The Yawuru people of the west Kimberley have a philosophy of “mabu liyan”. Literally translated as “good/strong spirit”, it is a way of living well, with all the things that give meaning to their lives – country, people, community and culture.
Yawuru woman Nini Mills, who is the chief executive of the Nyamba Buru Yawuru (NBY), Yawuru’s development and investment company, explains it better: “‘Mabu’ means good in Yawuru language, and ‘liyan’ is a Yawuru word used throughout the west Kimberley and it can be described in many ways. For Yawuru people, it’s your spirit, your intuition, your moral compass.
“Our broader vision is to create mabu liyan for always, and we want Yawuru people to have strong spirit and a strong sense of well being.
“The stronger your connection to all of those facets, the stronger your spirit will be. And when your spirit is empowered, it enables you to move forward in the modern society that we live in today, being grounded in your cultural identity and values.”
This week, Yawuru took over the pastoral operations at Roebuck Plains Station on Gumaranganyjal, near Broome.
It’s been a long story.
In 2006, Yawuru were granted native title over more than 530,000 hectares of their traditional country, including the land and waters in and around Rubibi (the town of Broome).

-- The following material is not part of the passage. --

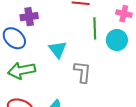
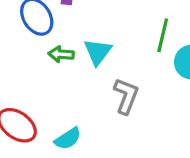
green arrow: (21, 70) -> (61, 54), moved, size x0.6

In 2014, the Indigenous Land and Sea Corporation (ILSC) – the federal organisation set up to assist traditional owners acquire and manage rights and interests in land, saltwater and freshwater country – bought Roebuck Plains station and then managed both of them until Yawuru were ready to take over the reins themselves, which officially happened this week. Yawuru now have the station, while the two organisations will work together to transfer operations of the export depot in the future.
The station is located on rich marine floodplains 30km east of Broome, with the capacity to support 20,000 head of cattle. The business will support training and employment opportunities for young people on country.

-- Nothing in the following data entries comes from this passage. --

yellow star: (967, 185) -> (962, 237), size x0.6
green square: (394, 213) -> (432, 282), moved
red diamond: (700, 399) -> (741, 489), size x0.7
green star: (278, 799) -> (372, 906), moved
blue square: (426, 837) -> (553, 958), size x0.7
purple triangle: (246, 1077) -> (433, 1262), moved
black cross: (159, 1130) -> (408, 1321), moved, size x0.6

Mills says taking over the station means a new era for Yawuru participation in the cattle and pastoral industries in the Kimberley, which were built on “the back of our old people’s blood, sweat and tears”.
“For us to now be in the position to take control of the station is a tribute to their legacy and their sacrifice,” she says. “I think of the resilience that must have taken for them to hold that vision, under their predicament, at that point in time. It’s phenomenal.”
The Yawuru worldview means balancing those interests with important cultural and environmental values, such as teaching the young people and taking care of important natural and cultural sites, Mills says.
“Our approach is factoring in broader and sustainable opportunities for Yawuru people. So, yes, we’ll be looking for people to work on the cattle station itself but we have an Indigenous Protected Area, and fundamental to protecting that is to ensure that we have Yawuru people in positions there.
“Our old people have set a vision that we’re committed to, so this new opportunity for us is to ensure that it’s not just a job, the contribution is much more meaningful.”
Dianne Appleby’s father, Thomas Edgar, was an important figure in the history of Roebuck Plains station, where he was known as the “windmill man” because of his cultural knowledge of the water of the plains and the surrounding hinterland.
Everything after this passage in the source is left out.